Personal information
- Full name: Gustavo Martin Di Lella
- Date of birth: 6 October 1973 (age 51)
- Place of birth: Buenos Aires, Argentina
- Height: 1.75 m (5 ft 9 in)
- Position(s): Midfielder

Senior career*
- Years: Team / Apps / (Gls)
- All Boys
- Granada
- 1997: Blyth Spartans
- 1997–1998: Darlington / 5 / (0)
- 1998–2000: Hartlepool United / 31 / (4)
- 2000–2001: Durham City
- 2001–2002: Scarborough / 4 / (0)

= Gustavo Di Lella =

Argentine footballer (born 1973)

Gustavo Martin Di Lella (born 6 October 1973) is an Argentinian former footballer and football manager who played in The Football League for Darlington, Hartlepool United and Scarborough.
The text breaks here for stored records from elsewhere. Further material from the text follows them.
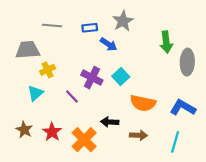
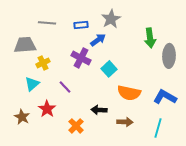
blue arrow: (109, 44) -> (98, 40), turned -70
purple cross: (92, 78) -> (81, 58), moved
red star: (52, 132) -> (47, 109), moved
orange cross: (84, 140) -> (76, 126), size x0.7

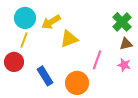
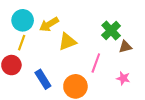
green cross: (122, 22) -> (111, 30), moved
pink star: (124, 65) -> (123, 78), moved

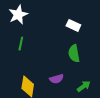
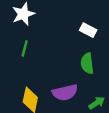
purple semicircle: (57, 79) -> (65, 92), size x1.5

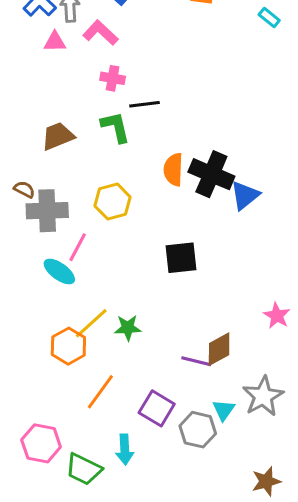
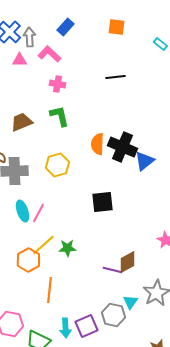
black line: (144, 104) -> (115, 77), moved
pink line: (78, 247) -> (38, 213), moved
cyan ellipse: (59, 271) -> (22, 211), turned 35
orange line: (100, 392) -> (49, 290), turned -30
purple square: (157, 408) -> (86, 326), moved, turned 35

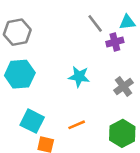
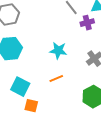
orange line: (77, 125) -> (56, 79), moved

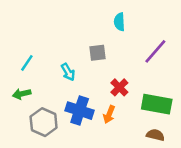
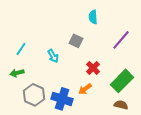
gray square: (98, 53) -> (76, 41), turned 32
green rectangle: (157, 104) -> (122, 81), turned -55
blue cross: (80, 111) -> (62, 99), moved
orange arrow: (109, 114) -> (85, 89), turned 32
Before playing in England, Di Lella played in Argentina's second division for All Boys and in Spain for Granada in the Segunda División B. In 2005 he joined Northern Irish side Larne ahead of the 2005–06 Irish Premier League. He set up two goals and scored a further one in a 5–1 win against Kilmore Rec in the 2005–06 County Antrim Shield.

As a manager, he took charge of non-league side Horden Colliery Welfare in 2007, although he was sacked in November of that year.